### [Exercise objective]
From the data below, return only the lines from the one with "Waterloo Road, Kowloon Tong, Hong Kong, China" through the one with "TOPCORIL-AT Syrup ...", exact and inclusive, with pictures left out.
BEGIN
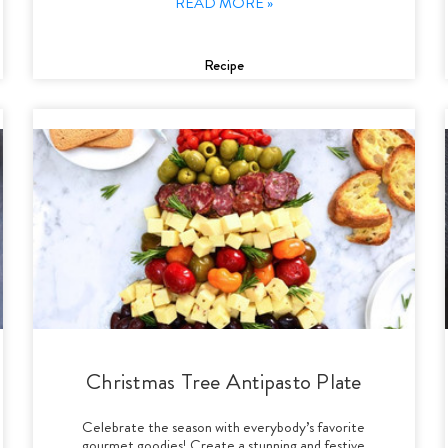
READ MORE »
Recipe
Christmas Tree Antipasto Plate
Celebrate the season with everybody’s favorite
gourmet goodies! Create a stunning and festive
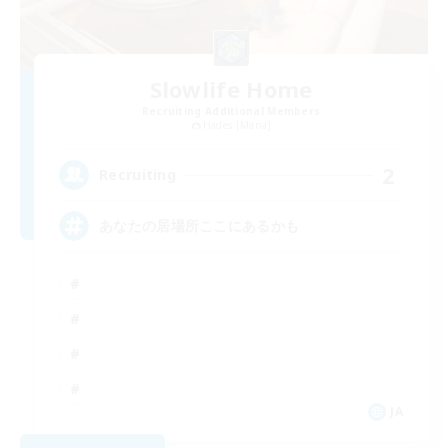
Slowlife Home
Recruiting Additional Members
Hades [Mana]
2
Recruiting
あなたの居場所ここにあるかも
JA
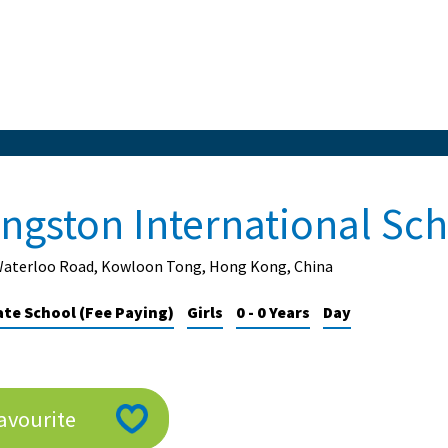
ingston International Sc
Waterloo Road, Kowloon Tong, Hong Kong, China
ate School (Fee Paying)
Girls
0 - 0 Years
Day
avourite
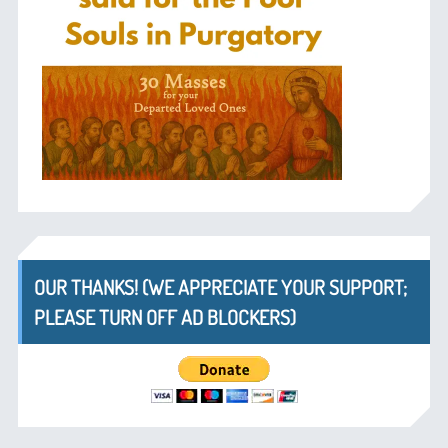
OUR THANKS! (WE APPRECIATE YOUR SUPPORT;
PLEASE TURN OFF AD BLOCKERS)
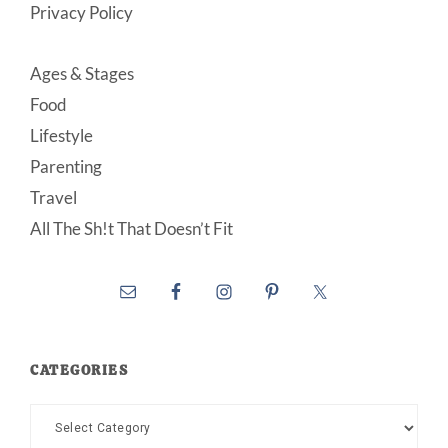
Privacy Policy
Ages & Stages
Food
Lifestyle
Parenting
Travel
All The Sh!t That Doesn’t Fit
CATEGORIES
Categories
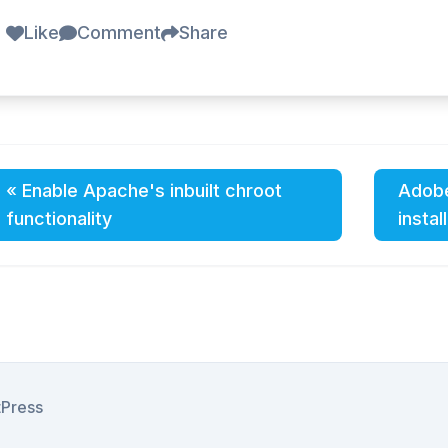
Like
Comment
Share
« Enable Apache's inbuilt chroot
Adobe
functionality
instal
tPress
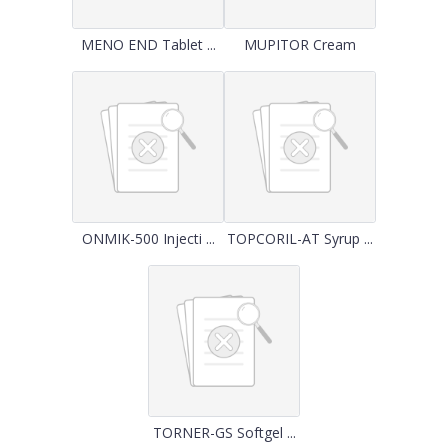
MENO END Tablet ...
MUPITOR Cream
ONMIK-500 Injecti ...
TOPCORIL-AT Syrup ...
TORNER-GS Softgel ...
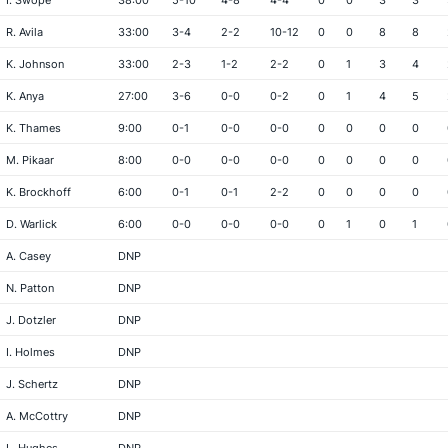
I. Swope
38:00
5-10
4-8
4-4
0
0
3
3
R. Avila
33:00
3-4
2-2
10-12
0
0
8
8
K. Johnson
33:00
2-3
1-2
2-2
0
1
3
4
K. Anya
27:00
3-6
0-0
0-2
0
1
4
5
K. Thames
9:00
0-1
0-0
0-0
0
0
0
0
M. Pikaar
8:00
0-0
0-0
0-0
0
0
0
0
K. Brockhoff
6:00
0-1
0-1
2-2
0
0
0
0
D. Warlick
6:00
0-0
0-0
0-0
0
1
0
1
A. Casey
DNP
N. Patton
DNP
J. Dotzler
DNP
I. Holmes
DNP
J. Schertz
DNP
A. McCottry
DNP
END
### [Response below]
Waterloo Road, Kowloon Tong, Hong Kong, China
ate School (Fee Paying)
Girls
0 - 0 Years
Day
avourite
OUR THANKS! (WE APPRECIATE YOUR SUPPORT;
PLEASE TURN OFF AD BLOCKERS)
Privacy Policy
Ages & Stages
Food
Lifestyle
Parenting
Travel
All The Sh!t That Doesn’t Fit
CATEGORIES
Categories
Like
Comment
Share
« Enable Apache's inbuilt chroot
Adobe
functionality
instal
tPress
MENO END Tablet ...
MUPITOR Cream
ONMIK-500 Injecti ...
TOPCORIL-AT Syrup ...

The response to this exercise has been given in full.